J'en fais encore ! « Domaine étranger » aux Belles Lettres, est héritière de la collection éponyme que j'avais créée chez 10/18, j'y ai publié l'année dernière ce petit bijou méconnu, des nouvelles de Ry Cooder, Los Angeles Nostalgie, ce qui a comblé l'amateur de musique ancien critique de jazz que je suis... Mais arrivé à un certain âge, j'avoue, les héros de roman me font moins rêver. Je suis comme François Mauriac qui écrit dans ses Mémoires intérieurs : « Voici le temps où Julien [Sorel], Fabrice [del Dongo], Lucien [de Rubempré] quand je m'efforce de les arracher au gouffre, ne me racontent plus que des histoires à dormir debout. » En revanche, poursuit-il, je suis prêt à lire une biographie de mille pages de Stendhal ou de Balzac. Le goût de l'histoire m'est venu en vieillissant. Comme j'ai toujours été curieux et collectionneur, j'ai acquis au fil des ans, un nombre considérable d'ouvrages qui occupaient au grand dam de ma chère et défunte épouse beaucoup d'espace - notre appartement, la maison de campagne, y compris dans les communs ! Je piochais ainsi dans ma propre bibliothèque des livres qui n'étaient plus disponibles, en me disant que ce serait bien qu'ils le soient à nouveau. C'est comme ça qu'est née la collection « Grands Détectives » : ayant été critique de polars dans les années 1960, 1970, j'avais conservé des Van Gulik, des Scerbanenco, des Chesterton que j'ai exhumés pour cette collection.
Pour revenir à ma prédilection pour la non-fiction, j'y inclurai les essais. Les essais militent pour ce qui est au cœur de la lecture, à savoir : développer l'esprit critique. Pour cette raison j'ai également créé « Le goût des idées », où nous avons fait paraître Soljenitsyne, ou encore Allan Bloom.
Aux Belles Lettres, trois collections sinon rien (et quelques titres phares)
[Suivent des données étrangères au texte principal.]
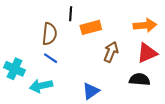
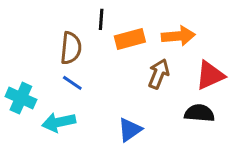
orange arrow: (145, 25) -> (178, 36), moved

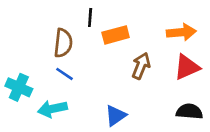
orange arrow: (178, 36) -> (181, 32), moved
black semicircle: (199, 113) -> (189, 112), moved

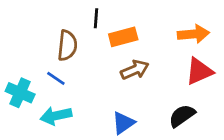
brown arrow: (141, 66) -> (135, 70), moved, turned 45
blue line: (64, 74) -> (56, 78), moved
black semicircle: (189, 112) -> (182, 116), moved, turned -40

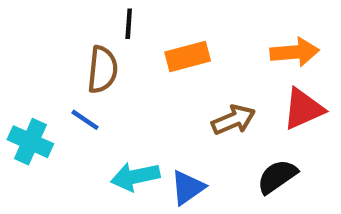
black line: (96, 18) -> (129, 24), moved
brown arrow: (135, 70) -> (233, 120), moved
cyan arrow: (56, 116) -> (135, 177), moved

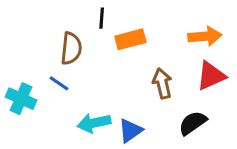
black line: (129, 24) -> (102, 18), moved
brown arrow: (233, 120) -> (162, 83), turned -80

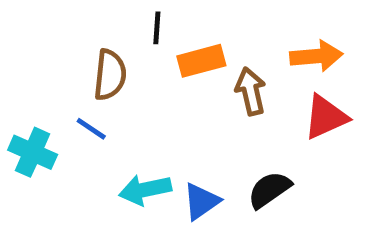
brown arrow: (162, 83) -> (251, 91), moved
black semicircle: (193, 123) -> (269, 190), moved

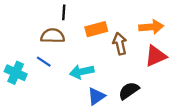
black line: (157, 28) -> (64, 12), moved
brown semicircle: (110, 75) -> (53, 36), turned -95
cyan arrow: (145, 190) -> (82, 72), moved

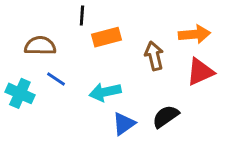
orange rectangle: (96, 29) -> (106, 37), moved
brown semicircle: (53, 36) -> (40, 46), moved

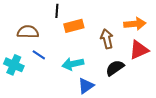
black semicircle: (166, 116) -> (115, 68), moved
Indépendant d'esprit vous l'avez toujours été : en tant qu'éditeur, vous avez défendu contre les modes et une certaine critique une littérature grand public au souffle romanesque...
Au cours de ma carrière, je me suis fait l'avocat des raconteurs d'histoires. D'Updike à Vargas Llosa, je trouvais plus mon compte chez les auteurs étrangers. Je me suis souvent demandé pourquoi je suis devenu éditeur ? C'est grâce à Jean Paulhan. Il a été pour moi une sorte de libérateur. Pointant le paradoxe du langage dans lequel sont empêtrés et l'écrivain et le critique littéraire qui prétend le critiquer « objectivement », Paulhan s'érige contre la terreur intellectuelle.
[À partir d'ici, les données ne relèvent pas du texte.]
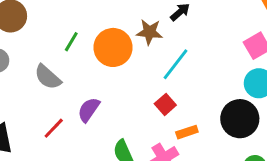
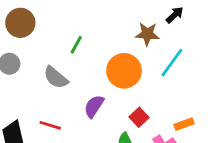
orange circle: (113, 47) -> (124, 71), moved
red square: (165, 104) -> (139, 117), moved
red line: (54, 128) -> (50, 125), moved, turned 65

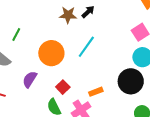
brown star: (147, 34) -> (68, 15), moved

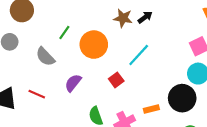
orange circle: (51, 53) -> (94, 45), moved
red square: (63, 87) -> (116, 80), moved
orange rectangle: (96, 92) -> (151, 109), moved

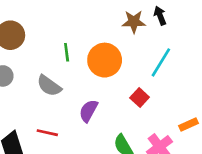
black arrow: (145, 17) -> (160, 16), turned -64
green line: (64, 33) -> (67, 52), turned -32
En 1964 je lis Lettre à un jeune partisan, le ciel s'est alors entrouvert, j'ai eu le sentiment de voir la lumière. J'ai tout de suite voulu savoir ce que Paulhan avait écrit d'autre, je trouve chez mon libraire de l'époque boulevard Voltaire Braque le patron et Les fleurs de Tarbes. Dans France-Soir, on annonçait la publication prochaine des œuvres complètes de Paulhan aux éditions Tchou. Un projet en cinq volumes sous la direction d'Yves Berger. Par Jacques Brenner qui animait la revue Les cahiers des saisons, je me mets en relation avec Yves Berger à qui j'envoie une bibliographie de Paulhan que j'avais établie dans mon coin, à la bibliothèque (c'était avant Internet !). Voulant savoir ce qu'il en était de ma bibliographie, je téléphone aux éditions Tchou, on me passe le directeur littéraire Pierre Oster qui me dit : « Vous tombez bien, Berger n'a pas temps de s'occuper de cette édition, ça vous intéresse ? » Ma vie n'aura été qu'une série d'accidents heureux, le premier desquels : avoir été un enfant caché pendant la guerre chez des gens formidables, ils avaient un restaurant et un grenier plein de livres, de revues et de 78 tours de jazz, je suis tombé dans la marmite de la culture par hasard et n'ai jamais voulu en ressortir.